ワシントン州プルマンでは,フォックスやコヨテが媒介する寄生虫が犬に感染し,まれに人間にも深刻な病気を引き起こす可能性があることが確認され,ワシントン州立大学(WSU)の研究者らがその存在を明らかにしました.この寄生虫はエイチノココックス・マルチロカリス(Echinococcus multilocularis)と呼ばれ,通称では「フォックスタービル」と呼ばれるものです.この寄生虫は,今年5月にWSUプルマンキャンパスで見つかったフォックスの子供の解剖で確認されました.この発見は,3月に発表された論文に記載された研究結果に続くもので,その論文ではピューゲート・サウンド地域のコヨテの間でこの寄生虫が広く存在していることが明らかにされていました.
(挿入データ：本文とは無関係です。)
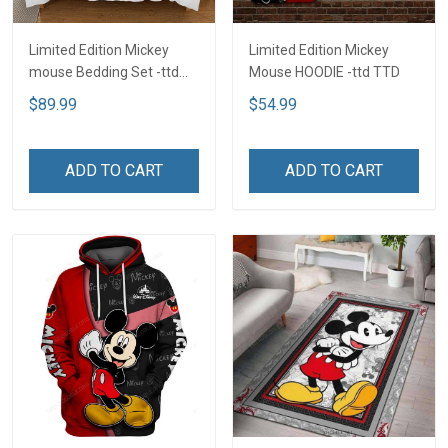
Limited Edition Mickey
Limited Edition Mickey
mouse Bedding Set -ttd
Mouse HOODIE -ttd TTD
TTD
$89.99
$54.99
ADD TO CART
ADD TO CART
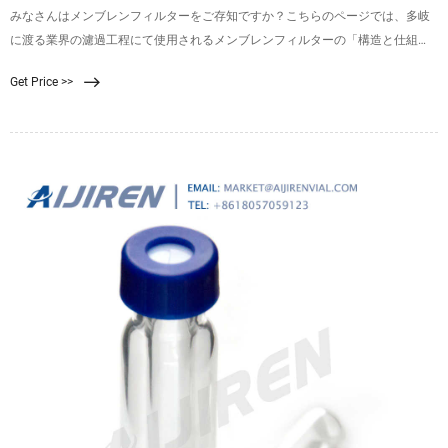
みなさんはメンブレンフィルターをご存知ですか？こちらのページでは、多岐
に渡る業界の濾過工程にて使用されるメンブレンフィルターの「構造と仕組
み」、「使い方・手順」、また富士フイルムのメンブレンフィルターについて
Get Price >>
詳しくご紹介しております。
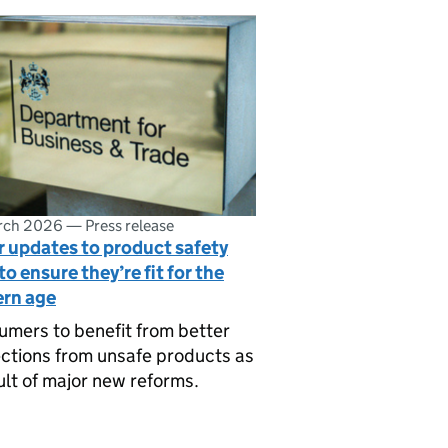
rch 2026
—
Press release
 updates to product safety
to ensure they’re fit for the
rn age
mers to benefit from better
ctions from unsafe products as
ult of major new reforms.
人間は寄生虫の卵が含まれた糞や土に接触することで感染します.その結果として発生する病気はアルベオーラー・エイチノココックス症と呼ばれ,症状が現れるまで何年もの時間がかかることがあります.その結果,肝臓に深刻なダメージを与えることがあります.感染したフォックスの子供は約9週齢で見つかった際,WS,の獣医学教育病院に搬送されましたが,治療の末に命を落としました.解剖により,この寄生虫の大量感染が確認され,PCR検査と遺伝子配列解析によってその存在が裏付けられました.
また,WSUはプルマンでスズメバチを検出するなど,この寄生虫が地域全体に広がっている可能性を示唆しています.ペットの飼い主には,犬がネズミや野生動物を食べたり,徘徊しないように注意し,獣医師に相談して寄生虫の予防策を講じることを呼びかけました.